Dataset entries:
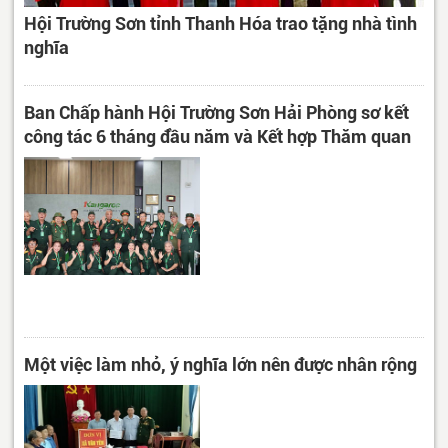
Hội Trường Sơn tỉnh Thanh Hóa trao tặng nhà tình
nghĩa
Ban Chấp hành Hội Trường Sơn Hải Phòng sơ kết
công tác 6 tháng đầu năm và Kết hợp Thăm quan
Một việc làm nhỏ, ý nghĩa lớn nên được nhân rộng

...

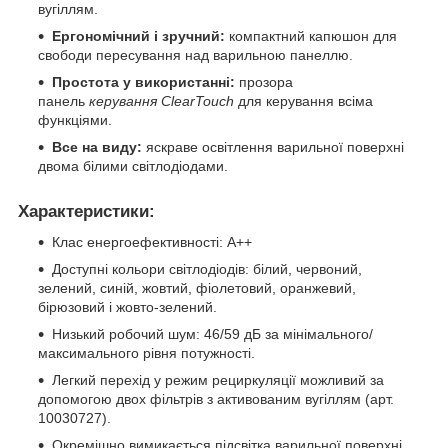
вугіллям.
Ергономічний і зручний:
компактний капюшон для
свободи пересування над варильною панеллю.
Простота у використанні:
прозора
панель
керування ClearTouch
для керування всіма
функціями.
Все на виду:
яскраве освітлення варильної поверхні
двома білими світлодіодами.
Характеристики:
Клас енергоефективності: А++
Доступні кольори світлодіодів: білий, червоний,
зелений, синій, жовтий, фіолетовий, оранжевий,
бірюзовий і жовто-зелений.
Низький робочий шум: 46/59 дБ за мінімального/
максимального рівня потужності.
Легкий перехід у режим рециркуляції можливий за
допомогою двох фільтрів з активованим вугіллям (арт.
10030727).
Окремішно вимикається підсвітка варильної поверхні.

---

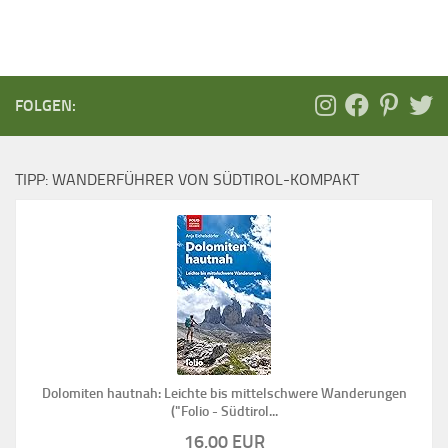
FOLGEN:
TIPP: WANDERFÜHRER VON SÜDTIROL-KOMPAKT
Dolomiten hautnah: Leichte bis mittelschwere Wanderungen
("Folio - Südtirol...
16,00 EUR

» **WHAT YOU HAVE TO DO**: Go line by line through the records above and copy each one containing "nghĩa".

» **ANSWER SECTION**:
nghĩa
Một việc làm nhỏ, ý nghĩa lớn nên được nhân rộng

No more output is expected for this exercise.